House and Senate Democrats immediately joined Mr Obama in denouncing the House Republican proposal.
Senate Majority Leader Harry Reid said the plan was "an extreme piece of legislation and it's nothing more than a blatant attack on bipartisanship". He said it would never pass the Democratic-controlled Senate.
Mr Obama is scheduled to meet House Democrats on Tuesday afternoon as the clock ticks to Thursday's debt ceiling deadline.
Even if a deal is reached in the Senate, it is unclear whether Congress could act in time to pass legislation that would avert the 17 October default deadline.
Hardline conservatives such as Texas Republican Ted Cruz could use Senate rules to stonewall a vote.
In the House of Representatives, the Senate deal could meet fierce resistance from the Tea Party-aligned Republicans.
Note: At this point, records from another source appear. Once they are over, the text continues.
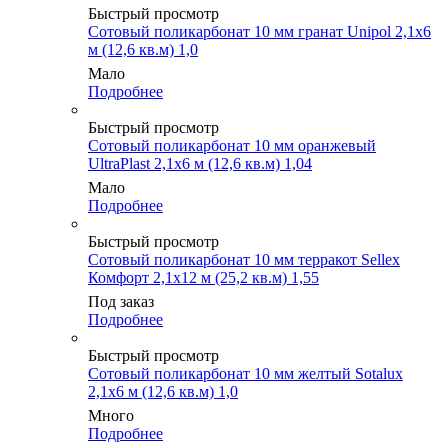
Быстрый просмотр
Сотовый поликарбонат 10 мм гранат Unipol 2,1х6
м (12,6 кв.м) 1,0
Мало
Подробнее
Быстрый просмотр
Сотовый поликарбонат 10 мм оранжевый
UltraPlast 2,1х6 м (12,6 кв.м) 1,04
Мало
Подробнее
Быстрый просмотр
Сотовый поликарбонат 10 мм терракот Sellex
Комфорт 2,1х12 м (25,2 кв.м) 1,55
Под заказ
Подробнее
Быстрый просмотр
Сотовый поликарбонат 10 мм желтый Sotalux
2,1х6 м (12,6 кв.м) 1,0
Много
Подробнее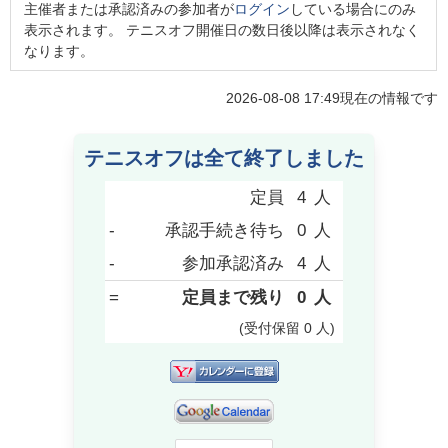
主催者または承認済みの参加者が
ログイン
している場合にのみ
表示されます。 テニスオフ開催日の数日後以降は表示されなく
なります。
2026-08-08 17:49
現在の情報です
テニスオフは全て終了しました
定員
4
人
-
承認手続き待ち
0
人
-
参加承認済み
4
人
=
定員まで残り
0
人
(受付保留
0
人
)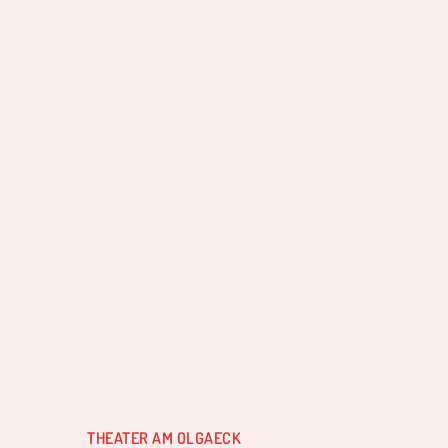
THEATER AM OLGAECK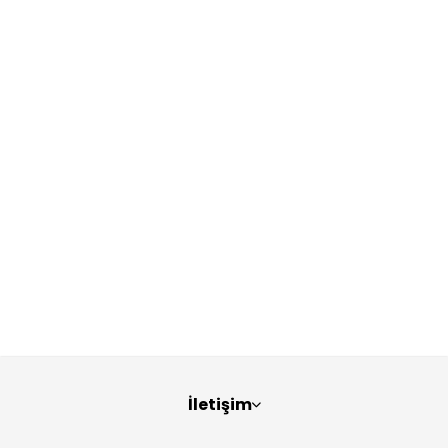
İletişim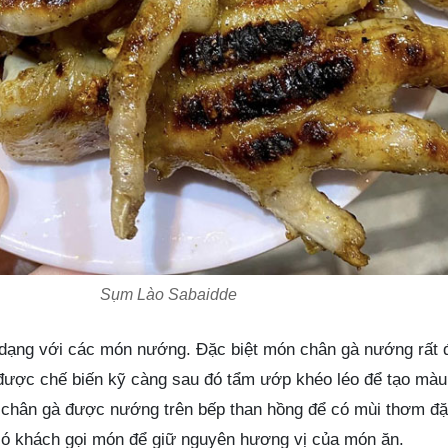
Sụm Lào Sabaidde
 dạng với các món nướng. Đặc biệt món chân gà nướng rất
được chế biến kỹ càng sau đó tẩm ướp khéo léo để tạo màu
 chân gà được nướng trên bếp than hồng để có mùi thơm đặ
ó khách gọi món để giữ nguyên hương vị của món ăn.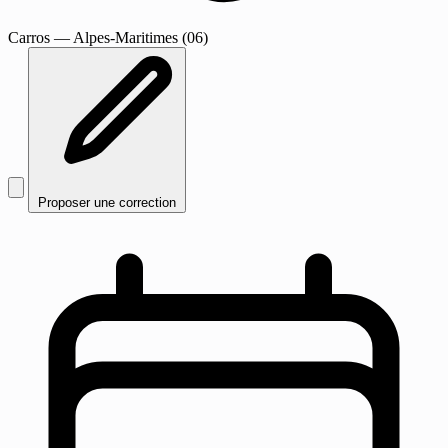
Carros
— Alpes-Maritimes (06)
Proposer une correction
One of those conservative hardliners, Kansas Representative Tim Huelskamp, was quoted by the New York Times as labelling his upper chamber colleagues "the Senate surrender caucus".
"Anybody who would vote for that [Senate deal] in the House as Republican would virtually guarantee a primary challenger," he said.
Republicans have taken the brunt of blame for the latest fiscal cliffhanger to cripple Capitol Hill, according to opinion polls.
A Washington Post/ABC News survey on Monday found 74% of voters were unhappy with congressional Republicans' handling of the standoff, compared with a 53% disapproval rating for President Obama.
Some in the party have voiced concern that the affair could damage its prospects in next year's midterm elections.
The US Treasury has been using what are known as "extraordinary measures" to pay its bills since the nation reached its current debt limit in May. Those methods will be exhausted by 17 October, it has said.
Meanwhile, the government remains partially shut down because Congress failed to agree on funding by a 1 October deadline.
The impasse has closed a swathe of federal services and left hundreds of thousands of employees out of work.